ところで、田地の灌漑用水利権は、水田灌漑のためにのみ存在し得る支配権であるから、本来水田の所有権に従属してのみ存在するもので(水田の賃借人が引水してこれを耕作する関係も水田賃借権の効力として水田所有者の水利権にもとづく便益を享受しているものというべきであろう)、これと分離して独立に存在することは不能であるばかりでなく、灌漑用水を必要としないところには権利として存続させる必要もまた存しない性質を有するものと解するのが相当である。したがって、かりに、灌漑用水利権をもつものが灌漑用水をまったく必要としない第三者に右権利を譲渡する契約を有効と認めてみても、その譲受人は、(余水分を譲り受けてこれにもとづく用水を飲料などに転用する目的を有するような場合はそのような用水権として保護し得るかどうかは格別、)灌漑用水利権を保持するに由なく、それは法の保護に値する権利としての性格を喪失するに至るものというべきである。

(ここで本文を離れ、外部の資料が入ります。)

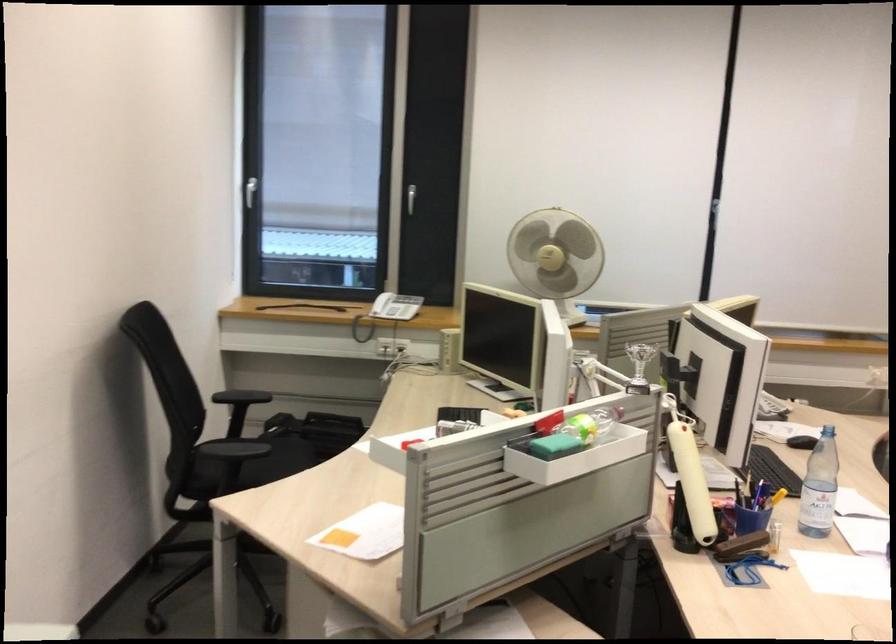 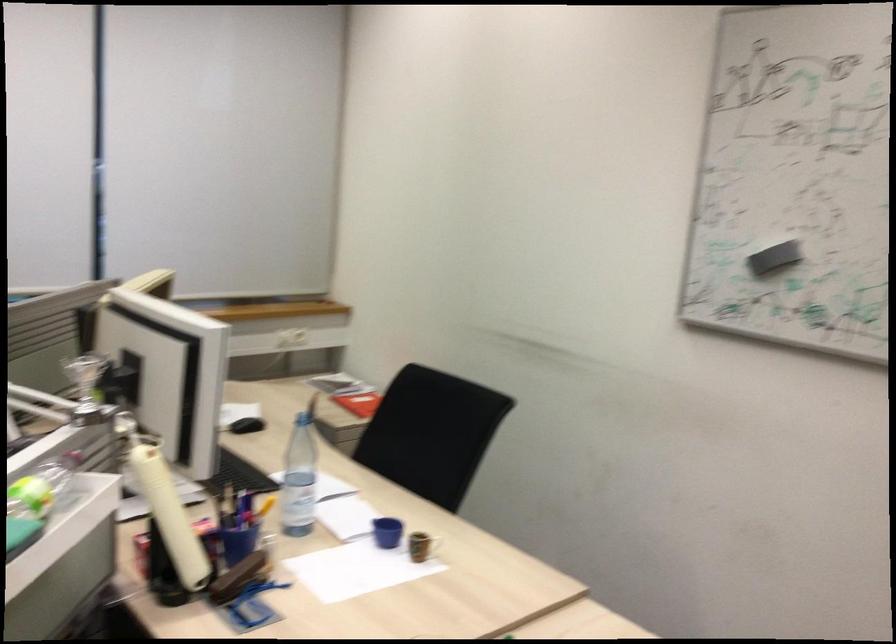 Question: The camera is either moving clockwise (left) or counter-clockwise (right) around the object. The first image is from the beginning of the video and the second image is from the end. Is the camera moving left or right when shooting the video?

このような灌漑用水利権の性質と先きに認定した諸般の事情を総合して考えると、債権者の主張第二項掲記の債権者と葉山との間の本件水利権の譲渡契約は、灌漑用水利権の社会性を否定する結果をもたらすばかりでなく、葉山が特段債権者の無智窮迫に乗じて暴利を目ろんだわけではないにしても、葉山の利益を計ることのみに走って、債権者の生活の基礎を不当におびやかすものであり、ひいては農業経済社会の基本的要請に反する結果を招来するものであるから、民法第九〇条にいわゆる公序良俗に反するものと認めるのが相当であり、したがって無効である。
三、債権者の主張第五、六項の事実は当事者間に争いがない。
四、債務者は、平上井路の灌漑用水利権は無制限に売買できる慣習がある旨主張するが、前叙判断にてらすと、右主張は抗弁としての理由を欠くので採用できない。

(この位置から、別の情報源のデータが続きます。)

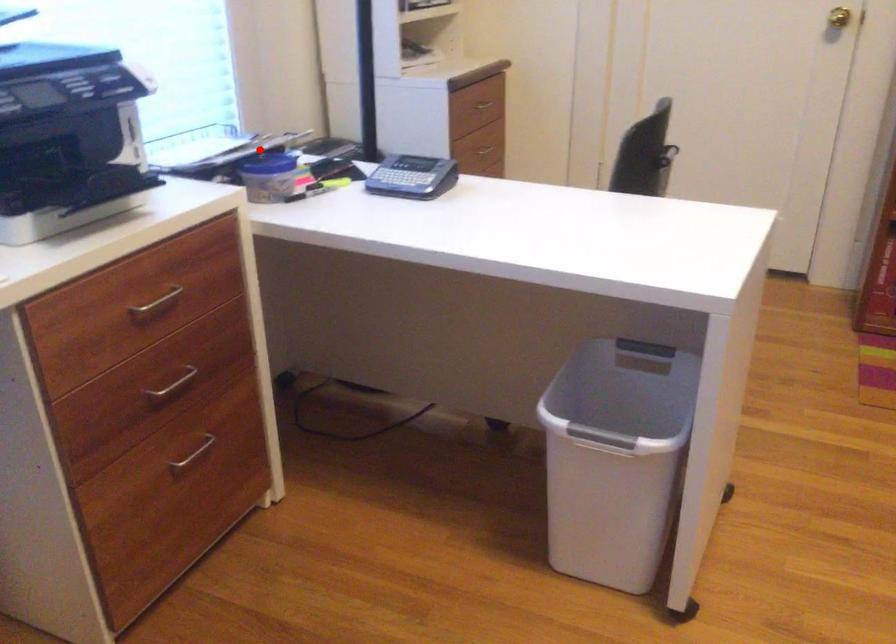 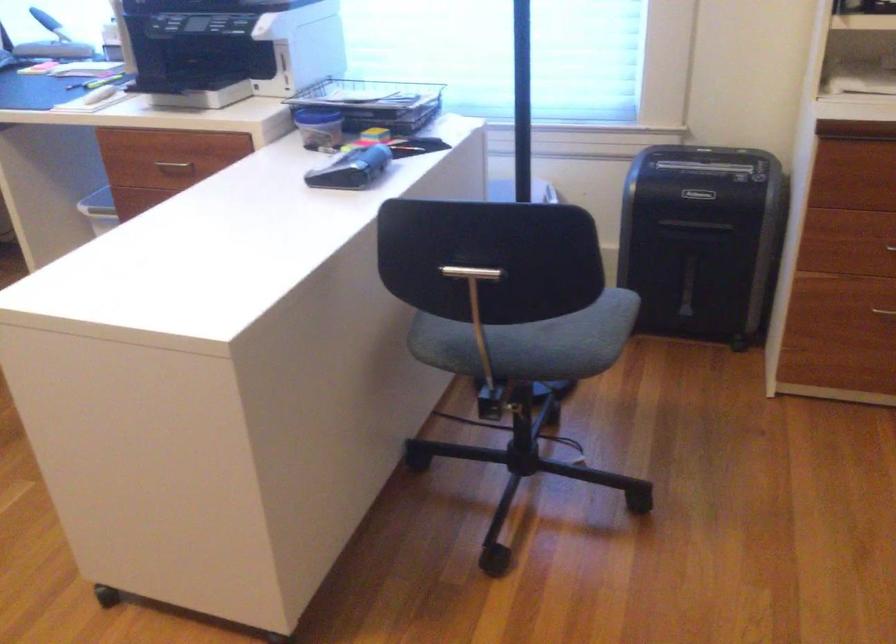 Locate, in the second image, the point that corresponds to the highlighted location in the first image.

(374, 102) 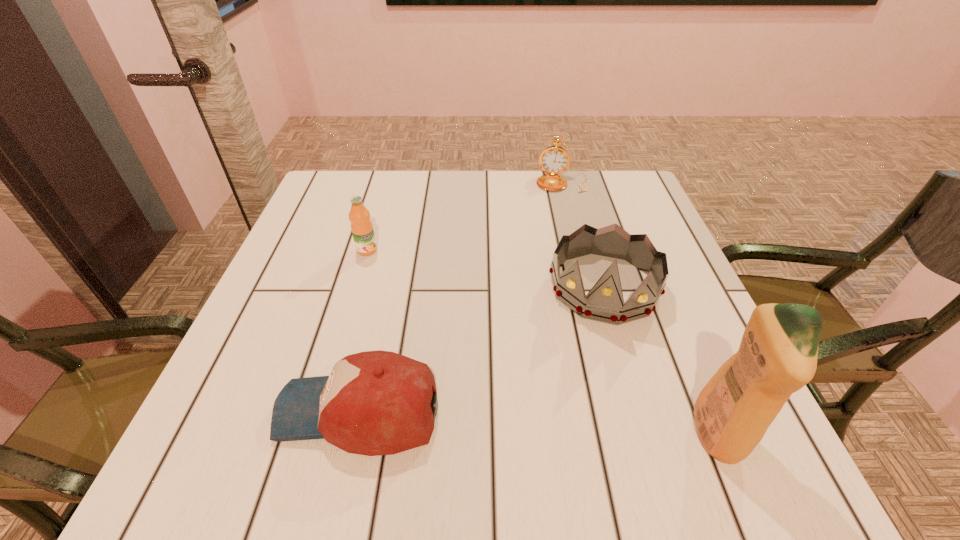 Where is `free space that is in between the tallest object and the orange juice`? The image size is (960, 540). free space that is in between the tallest object and the orange juice is located at coordinates (541, 343).

I want to click on object that is the third closest to the tiara, so click(x=554, y=160).

You are a GUI agent. You are given a task and a screenshot of the screen. Output one action in this format:
    pyautogui.click(x=<x>, y=<y>)
    Task: Click on the third closest object to the detergent
    This screenshot has height=540, width=960.
    Given the screenshot: What is the action you would take?
    pyautogui.click(x=554, y=160)

Find the location of a particular element. free space that satisfies the following two spatial constraints: 1. on the front side of the baseball cap; 2. on the front-facing side of the orange juice is located at coordinates (320, 411).

You are a GUI agent. You are given a task and a screenshot of the screen. Output one action in this format:
    pyautogui.click(x=<x>, y=<y>)
    Task: Click on the free location that satisfies the following two spatial constraints: 1. on the front side of the tiara; 2. on the right side of the pocket watch
    This screenshot has width=960, height=540.
    Given the screenshot: What is the action you would take?
    pyautogui.click(x=589, y=286)

Where is `vacant region that satisfies the following two spatial constraints: 1. on the front side of the orange juice; 2. on the label of the tallest object`? The height and width of the screenshot is (540, 960). vacant region that satisfies the following two spatial constraints: 1. on the front side of the orange juice; 2. on the label of the tallest object is located at coordinates (313, 435). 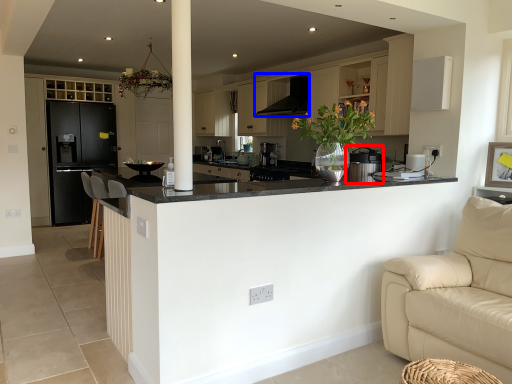 Question: Which object is closer to the camera taking this photo, appliance (highlighted by a red box) or exhaust hood (highlighted by a blue box)?

Choices:
 (A) appliance
 (B) exhaust hood

Answer: (A) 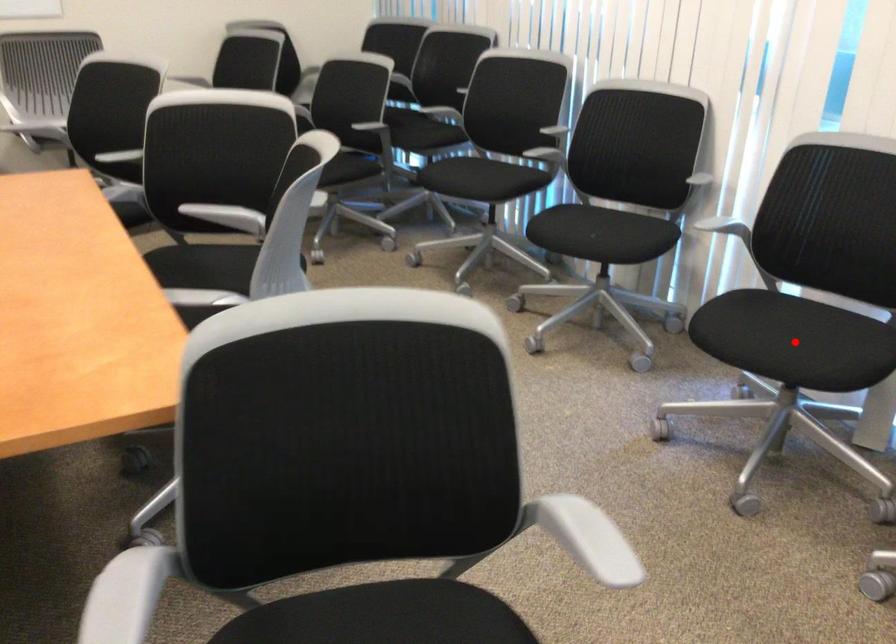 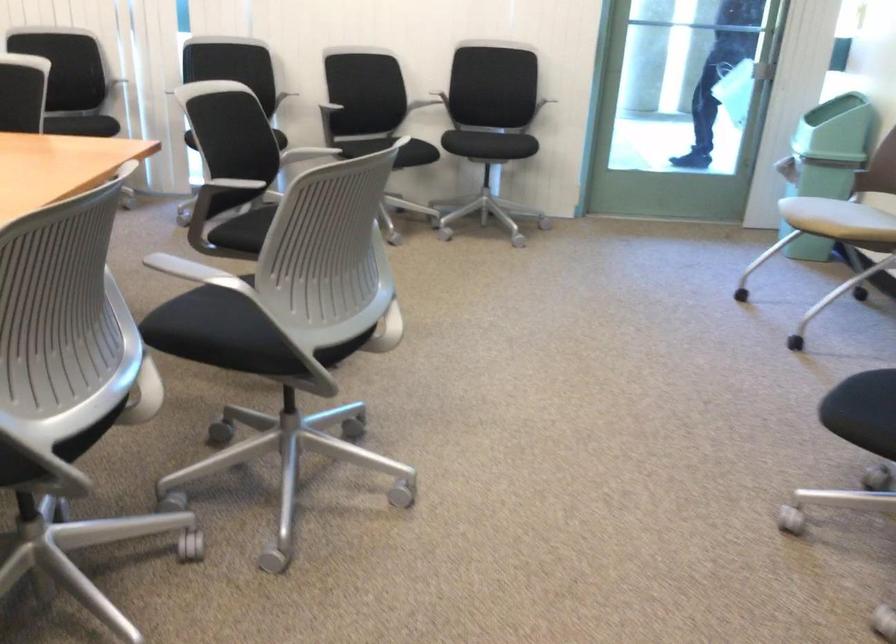 Question: I am providing you with two images of the same scene from different viewpoints. A red point is marked on the first image. Is the red point's position out of view in image 2?

Choices:
 (A) Yes
 (B) No

Answer: (A)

債務者は、債権者の本件水利権は平上井路の水利権台帳上存在せず、しかも平上井路の水利権については右台帳に登載されていない限り水利権者としての取り扱いを受け得ない慣習がある旨主張するところ、≪証拠省略≫によると、平上井路の地元関係者は古くから水利権台帳をつくっており、同井路の水利権の帰属に変動があった場合には、その関係者から同井路の世話人に届出て右台帳にその旨を登載する慣習があることを認めることができるが、客観的に水利権が認められる場合においてもそれが右台帳に登載されていない限りその効力を否定する慣習の存在を認めるのにたりる証拠はないので右主張も採用できない。
五、ところで、灌漑用水利権は、特定の流水等を専用し得る場合とこれを他と共用しなければならない場合とで量的な差異はあるにしても、少くとも一定限度においてこれを排他的直接的に用益に供することのできる支配権であるから、これを侵害するものに対しては物権的請求権と同様の救済手段をもって対抗し得るものと解すべきである。
そうだとすれば、債権者は債務者に対し本件灌漑用水利権に対する妨害の予防請求権を有するものである。
もっとも、平上井路の流水につき灌漑用水利権をもつ地元関係者の間には、各人がそれぞれの水利権にもとづいて供給され得る水の量の多寡を耕作面積にかかわりなく畝歩単位で表示する慣習があり、債権者が葉山に本件水利権を譲渡することとした当時の債権者の保有水利権は一町二反単位であったこと、他方債務者は平上井路の世話人であることはいずれも当事者間に争いがなく、≪証拠省略≫によると、同井路の世話人は慣習により同井路の各利用者に対する分水の管理権限をももっていることを認めることができる。
右事実によると、債権者は、右のとおりの本件水利権の保有量にともなう同井路利用者相互間における制約には当然服すべきであり、その制約は同井路の流水の絶対量の増減等に応じて債務者により臨機に課せられることがあり得るわけであるから、債務者が本件土地の灌漑用水利を制限する行為を一切禁止することは許されないものである。
六、よって本件仮処分決定は、債務者が前記慣習による単位である一町二反単位の本件土地に対する本件灌漑用水利を妨害し又は右単位以下に制限することを禁止する趣旨に変更することとし、訴訟費用の負担につき民事訴訟法第八九条第九二条但書を適用して主文のとおり判決する。